Hi Chris,
The short answer to your question:
"So my question is, instead of creating a new value 100 in memory,
assigning the address of this value to variable spam, and then finally
have the garbage collector delete the value 42 later, why not just
overwrite the value 42 with the new value 100 and leave the address in
spam variable unchanged?"
is that your plan works fine for values that don’t take much memory,
like an integer 42, but not if your value is a ten megabye string, or a
big complex object with dozens of fields, some of which are themselves
big complex objects with dozens of fields. In those cases, your plan
would involving copying huge amounts of data on every operation, slowing
down every program. Copying an individual byte is fast, but when you
have to copy millions of them bytes, it all adds up and becomes slow.
So Python’s tactic avoids unnecessary copying, speeding things up a lot.
That’s the short answer. The long answer requires a detour to the
history of programming, and a comparison of two major models for storing
values in programming languages.
The first, oldest model comes from the way computer memory works in
hardware: the “variables are a box” model.
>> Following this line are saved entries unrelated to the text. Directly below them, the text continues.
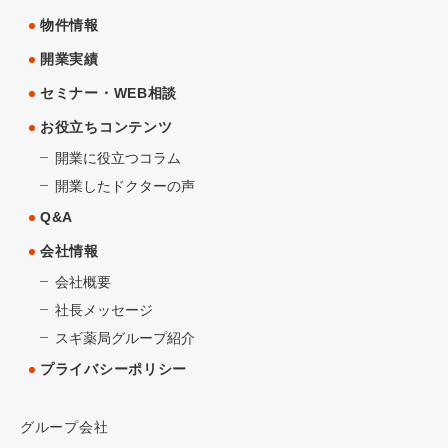
物件情報
開業実績
セミナー・WEB相談
お役立ちコンテンツ
開業に役立つコラム
開業したドクターの声
Q&A
会社情報
会社概要
社長メッセージ
スギ薬局グループ紹介
プライバシーポリシー
グループ会社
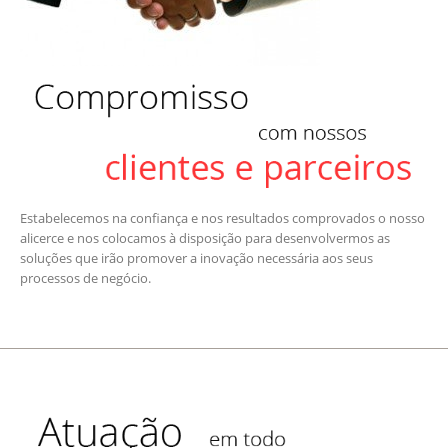
Estabelecemos na confiança e nos resultados comprovados o nosso
alicerce e nos colocamos à disposição para desenvolvermos as
soluções que irão promover a inovação necessária aos seus
processos de negócio.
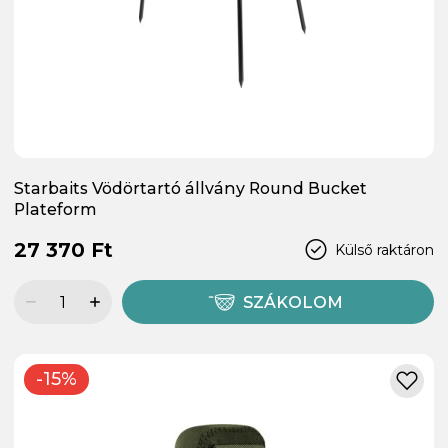
Starbaits Vödörtartó állvány Round Bucket
Plateform
27 370 Ft
Külső raktáron
SZÁKOLOM
-15%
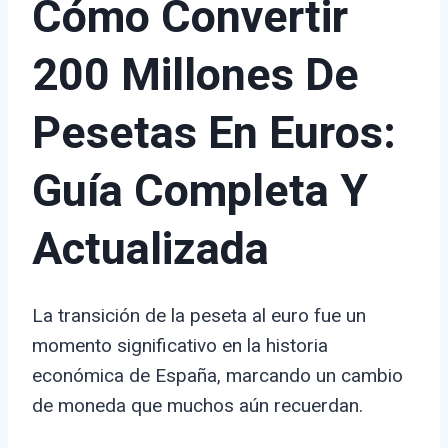
Cómo Convertir
200 Millones De
Pesetas En Euros:
Guía Completa Y
Actualizada
La transición de la peseta al euro fue un
momento significativo en la historia
económica de España, marcando un cambio
de moneda que muchos aún recuerdan.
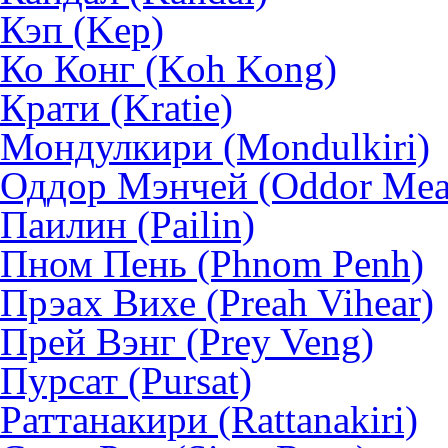
Кэп (Kep)
Ко Конг (Koh Kong)
Крати (Kratie)
Мондулкири (Mondulkiri)
Оддор Мэнчей (Oddor Mea
Паилин (Pailin)
Пном Пень (Phnom Penh)
Прэах Вихе (Preah Vihear)
Прей Вэнг (Prey Veng)
Пурсат (Pursat)
Раттанакири (Rattanakiri)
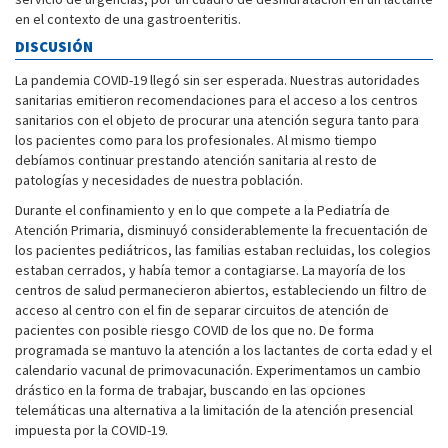
en el contexto de una gastroenteritis.
DISCUSIÓN
La pandemia COVID-19 llegó sin ser esperada. Nuestras autoridades
sanitarias emitieron recomendaciones para el acceso a los centros
sanitarios con el objeto de procurar una atención segura tanto para
los pacientes como para los profesionales. Al mismo tiempo
debíamos continuar prestando atención sanitaria al resto de
patologías y necesidades de nuestra población.
Durante el confinamiento y en lo que compete a la Pediatría de
Atención Primaria, disminuyó considerablemente la frecuentación de
los pacientes pediátricos, las familias estaban recluidas, los colegios
estaban cerrados, y había temor a contagiarse. La mayoría de los
centros de salud permanecieron abiertos, estableciendo un filtro de
acceso al centro con el fin de separar circuitos de atención de
pacientes con posible riesgo COVID de los que no. De forma
programada se mantuvo la atención a los lactantes de corta edad y el
calendario vacunal de primovacunación. Experimentamos un cambio
drástico en la forma de trabajar, buscando en las opciones
telemáticas una alternativa a la limitación de la atención presencial
impuesta por la COVID-19.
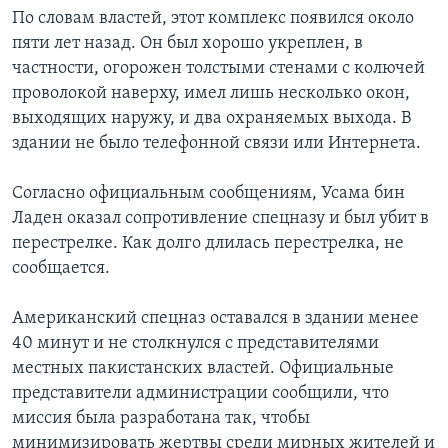
По словам властей, этот комплекс появился около
пяти лет назад. Он был хорошо укреплен, в
частности, огорожен толстыми стенами с колючей
проволокой наверху, имел лишь несколько окон,
выходящих наружу, и два охраняемых выхода. В
здании не было телефонной связи или Интернета.
Согласно официальным сообщениям, Усама бин
Ладен оказал сопротивление спецназу и был убит в
перестрелке. Как долго длилась перестрелка, не
сообщается.
Американский спецназ оставался в здании менее
40 минут и не столкнулся с представителями
местных пакистанских властей. Официальные
представители администрации сообщили, что
миссия была разработана так, чтобы
минимизировать жертвы среди мирных жителей и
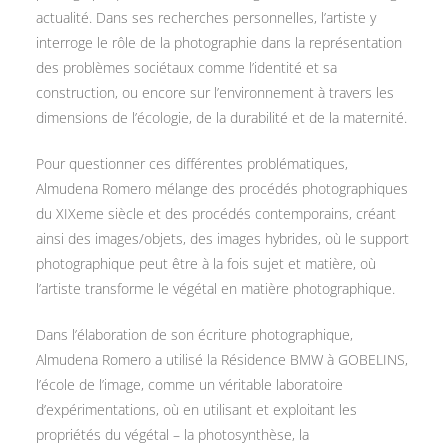
actualité. Dans ses recherches personnelles, l’artiste y
interroge le rôle de la photographie dans la représentation
des problèmes sociétaux comme l’identité et sa
construction, ou encore sur l’environnement à travers les
dimensions de l’écologie, de la durabilité et de la maternité.
Pour questionner ces différentes problématiques,
Almudena Romero mélange des procédés photographiques
du XIXeme siècle et des procédés contemporains, créant
ainsi des images/objets, des images hybrides, où le support
photographique peut être à la fois sujet et matière, où
l’artiste transforme le végétal en matière photographique.
Dans l’élaboration de son écriture photographique,
Almudena Romero a utilisé la Résidence BMW à GOBELINS,
l’école de l’image, comme un véritable laboratoire
d’expérimentations, où en utilisant et exploitant les
propriétés du végétal – la photosynthèse, la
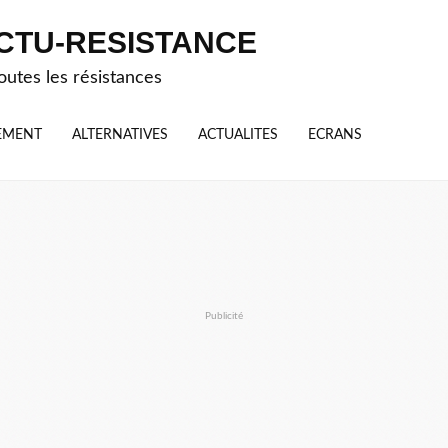
CTU-RESISTANCE
outes les résistances
EMENT
ALTERNATIVES
ACTUALITES
ECRANS
Publicité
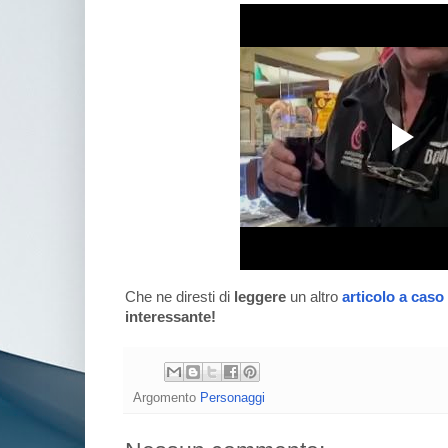
Che ne diresti di
leggere
un altro
articolo a caso
interessante!
Argomento
Personaggi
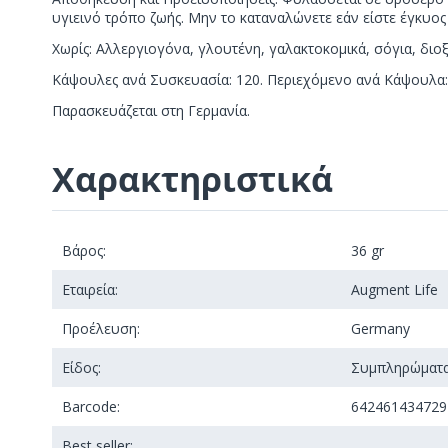
υγιεινό τρόπο ζωής. Μην το καταναλώνετε εάν είστε έγκυο
Χωρίς: Αλλεργιογόνα, γλουτένη, γαλακτοκομικά, σόγια, διο
Κάψουλες ανά Συσκευασία: 120. Περιεχόμενο ανά Κάψουλα
Παρασκευάζεται στη Γερμανία.
Χαρακτηριστικά
Βάρος:
36 gr
Εταιρεία:
Augment Life
Προέλευση:
Germany
Είδος:
Συμπληρώματα
Barcode:
642461434729
Best seller:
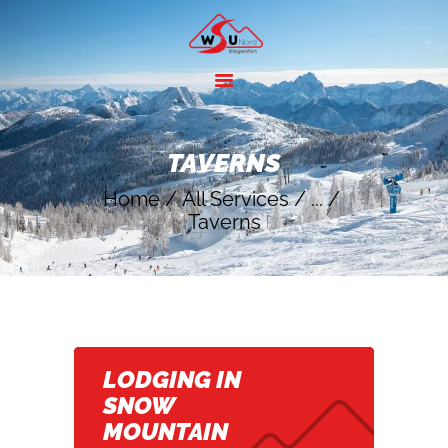
HOME
ANGEBOTE
TAVERNS
SKIGEBIETE
Home
All Services
...
ÜBER UNS
Taverns
KONTAKT
LODGING IN
SNOW
MOUNTAIN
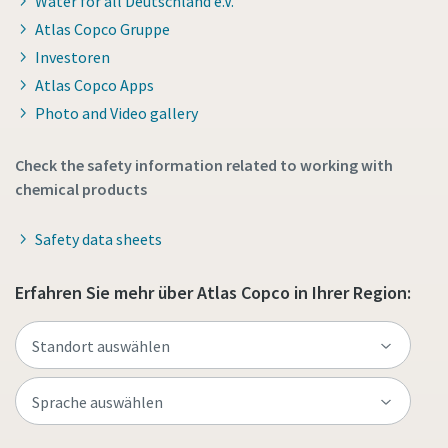
Water for all Deutschland e.V.
Atlas Copco Gruppe
Investoren
Atlas Copco Apps
Photo and Video gallery
Check the safety information related to working with
chemical products
Safety data sheets
Erfahren Sie mehr über Atlas Copco in Ihrer Region:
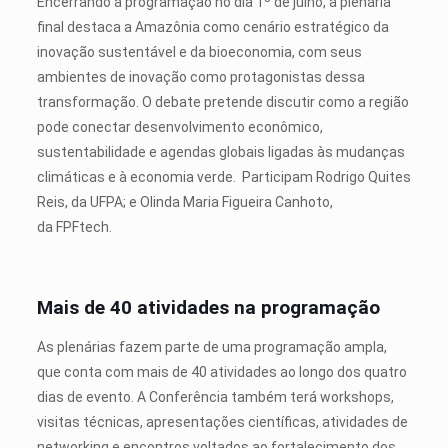
Encerrando a programação no dia 1º de julho, a plenária
final destaca a Amazônia como cenário estratégico da
inovação sustentável e da bioeconomia, com seus
ambientes de inovação como protagonistas dessa
transformação. O debate pretende discutir como a região
pode conectar desenvolvimento econômico,
sustentabilidade e agendas globais ligadas às mudanças
climáticas e à economia verde.
Participam Rodrigo Quites
Reis, da UFPA; e Olinda Maria Figueira Canhoto,
da FPFtech.
Mais de 40 atividades na programação
As plenárias fazem parte de uma programação ampla,
que conta com mais de 40 atividades ao longo dos quatro
dias de evento. A Conferência também terá workshops,
visitas técnicas, apresentações científicas, atividades de
networking e encontros voltados ao fortalecimento dos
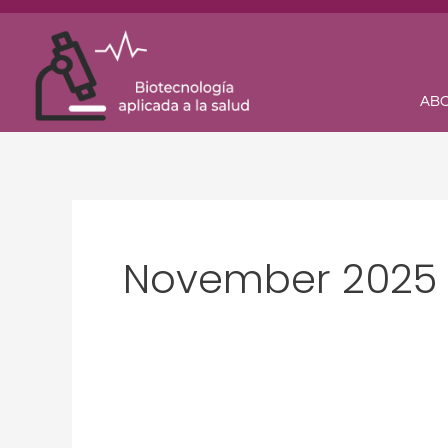
Skip
to
content
ABO
November 2025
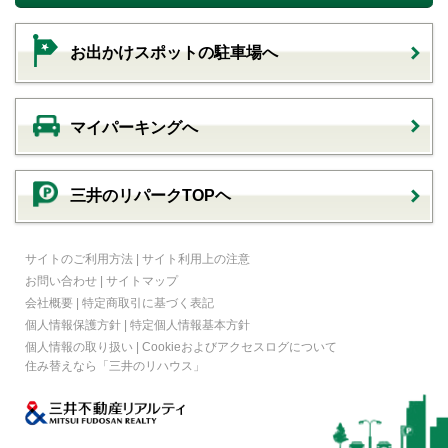
お出かけスポットの駐車場へ
マイパーキングへ
三井のリパークTOPヘ
サイトのご利用方法
|
サイト利用上の注意
お問い合わせ
|
サイトマップ
会社概要
|
特定商取引に基づく表記
個人情報保護方針
|
特定個人情報基本方針
個人情報の取り扱い
|
Cookieおよびアクセスログについて
住み替えなら
「三井のリハウス」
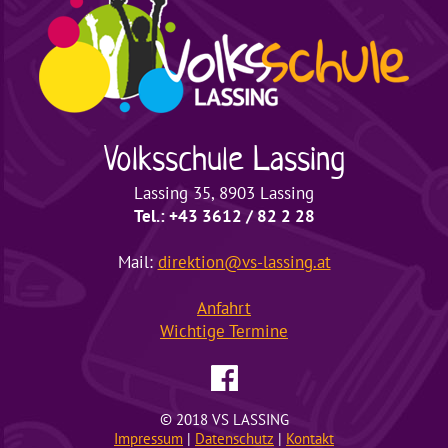
Volksschule
Lassing
Lassing 35, 8903 Lassing
Tel.: +43 3612 / 82 2 28
Mail:
direktion@vs-lassing.at
Anfahrt
Wichtige
Termine
© 2018 VS LASSING
Impressum
|
Datenschutz
|
Kontakt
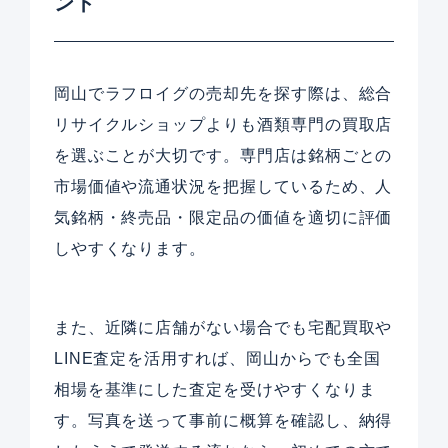
ント
岡山でラフロイグの売却先を探す際は、総合
リサイクルショップよりも酒類専門の買取店
を選ぶことが大切です。専門店は銘柄ごとの
市場価値や流通状況を把握しているため、人
気銘柄・終売品・限定品の価値を適切に評価
しやすくなります。
また、近隣に店舗がない場合でも宅配買取や
LINE査定を活用すれば、岡山からでも全国
相場を基準にした査定を受けやすくなりま
す。写真を送って事前に概算を確認し、納得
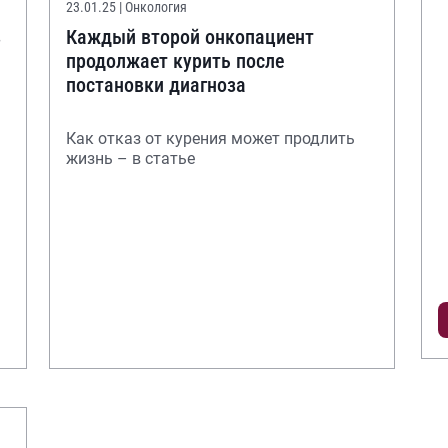
23.01.25
| Онкология
в
Каждый второй онкопациент
продолжает курить после
постановки диагноза
Как отказ от курения может продлить
жизнь – в статье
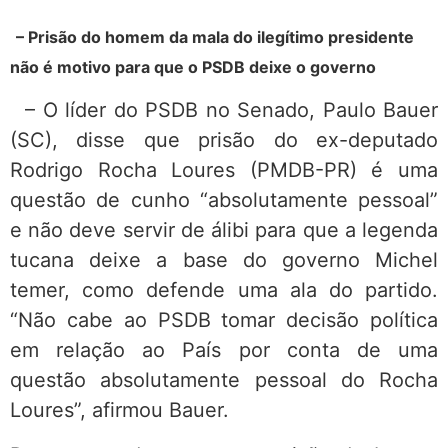
– Prisão do homem da mala do ilegítimo presidente
não é motivo para que o PSDB deixe o governo
– O líder do PSDB no Senado, Paulo Bauer
(SC), disse que prisão do ex-deputado
Rodrigo Rocha Loures (PMDB-PR) é uma
questão de cunho “absolutamente pessoal”
e não deve servir de álibi para que a legenda
tucana deixe a base do governo Michel
temer, como defende uma ala do partido.
“Não cabe ao PSDB tomar decisão política
em relação ao País por conta de uma
questão absolutamente pessoal do Rocha
Loures”, afirmou Bauer.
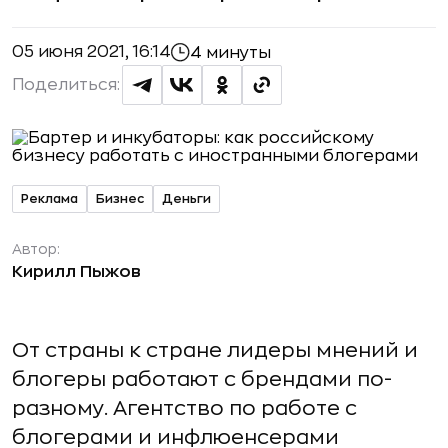
05 июня 2021, 16:14
4 минуты
Поделиться:
Реклама
Бизнес
Деньги
Автор:
Кирилл Пыжов
От страны к стране лидеры мнений и
блогеры работают с брендами по-
разному. Агентство по работе с
блогерами и инфлюенсерами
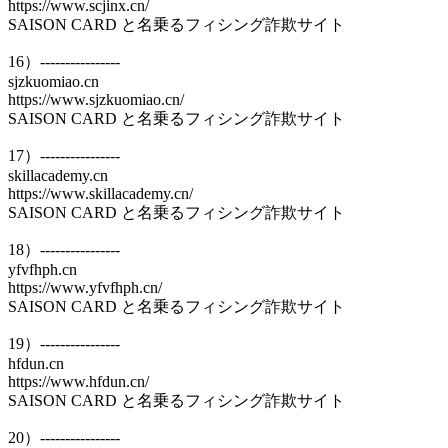
https://www.scjinx.cn/
SAISON CARD と名乗るフィシング詐欺サイト
16）----------------
sjzkuomiao.cn
https://www.sjzkuomiao.cn/
SAISON CARD と名乗るフィシング詐欺サイト
17）----------------
skillacademy.cn
https://www.skillacademy.cn/
SAISON CARD と名乗るフィシング詐欺サイト
18）----------------
yfvfhph.cn
https://www.yfvfhph.cn/
SAISON CARD と名乗るフィシング詐欺サイト
19）----------------
hfdun.cn
https://www.hfdun.cn/
SAISON CARD と名乗るフィシング詐欺サイト
20）----------------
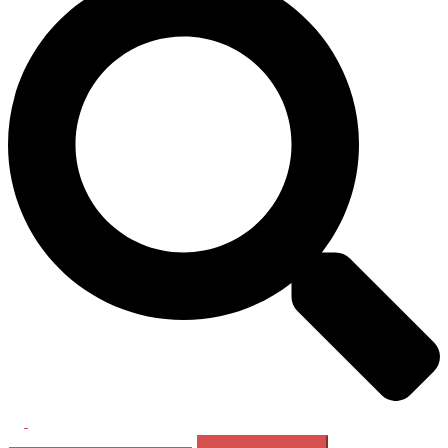
Перемикач
Пошук:
меню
In this model, we can imagine every variable is a box sitting at a
particular location. The location of the box is fixed and cannot change,
and the box always contains something. It cannot be empty, but it can
contain “garbage” that doesn’t mean anything.
In this model, a line of code like:
x = 123
can be understand like this:
-
choose a box, let’s say the box at location 936782, and call it “x”
-
stuff the value 123 into that box
The compiler or interpeter keeps track of which box is called what and
the programmer doesn’t have to.
The oldest programming languages, and those that operate closest to the
hardware, operate like this. So for example, if you program in Fortran,
C, assembly language etc your language operates with a model like that.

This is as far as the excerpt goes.